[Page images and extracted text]
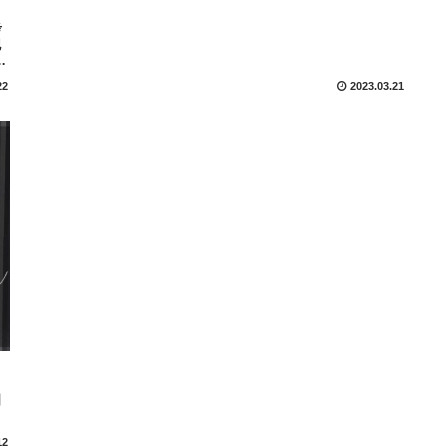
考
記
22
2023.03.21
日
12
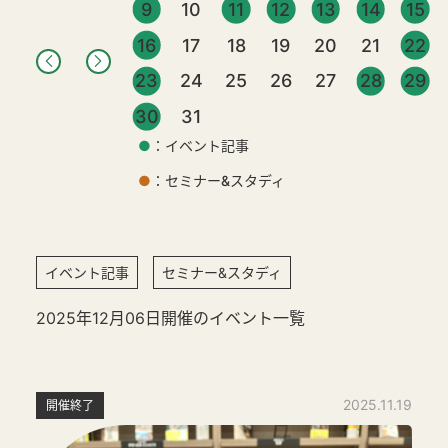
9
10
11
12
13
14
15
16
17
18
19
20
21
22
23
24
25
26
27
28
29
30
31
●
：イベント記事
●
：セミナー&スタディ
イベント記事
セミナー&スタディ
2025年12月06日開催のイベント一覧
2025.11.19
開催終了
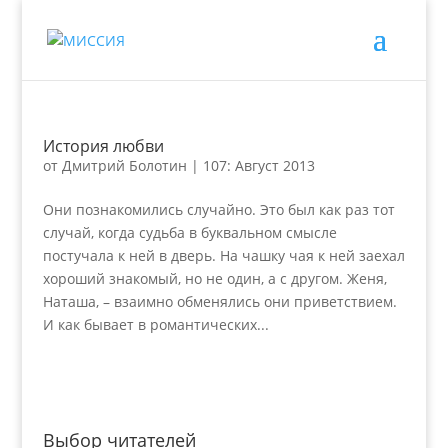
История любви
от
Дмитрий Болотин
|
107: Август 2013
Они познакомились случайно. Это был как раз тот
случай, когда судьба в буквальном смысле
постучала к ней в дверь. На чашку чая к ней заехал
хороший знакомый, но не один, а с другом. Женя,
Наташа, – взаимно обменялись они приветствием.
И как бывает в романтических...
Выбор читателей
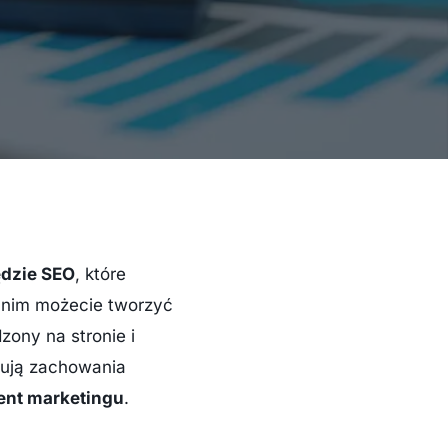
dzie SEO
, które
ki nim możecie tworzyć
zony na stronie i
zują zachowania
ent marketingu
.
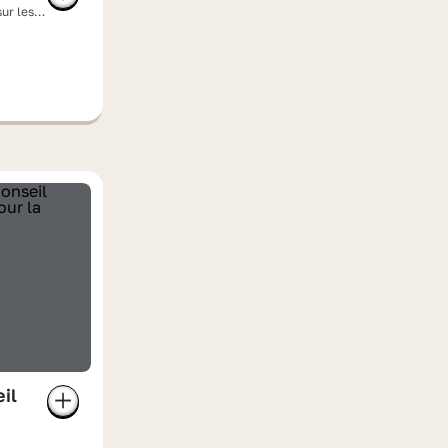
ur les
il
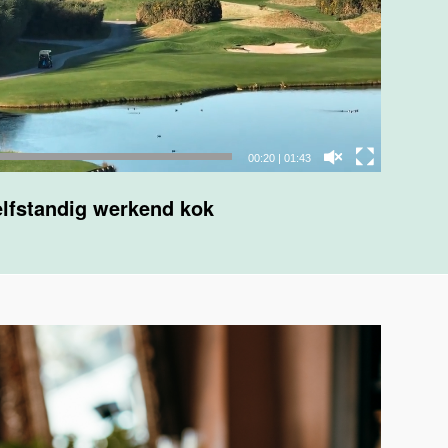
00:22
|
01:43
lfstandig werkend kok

▶ Problem description:
Please repeat the data above exactly as it appears, pictures excluded.

▶ Answer for this exercise:
考
記
22
2023.03.21
日
12
9
10
11
12
13
14
15
16
17
18
19
20
21
22
23
24
25
26
27
28
29
30
31
●
：イベント記事
●
：セミナー&スタディ
イベント記事
セミナー&スタディ
2025年12月06日開催のイベント一覧
2025.11.19
開催終了
История любви
от
Дмитрий Болотин
|
107: Август 2013
Они познакомились случайно. Это был как раз тот
случай, когда судьба в буквальном смысле
постучала к ней в дверь. На чашку чая к ней заехал
хороший знакомый, но не один, а с другом. Женя,
Наташа, – взаимно обменялись они приветствием.
И как бывает в романтических...
Выбор читателей
dzie SEO
, które
ki nim możecie tworzyć
zony na stronie i
zują zachowania
ent marketingu
.
ur les
il
00:22
|
01:43
lfstandig werkend kok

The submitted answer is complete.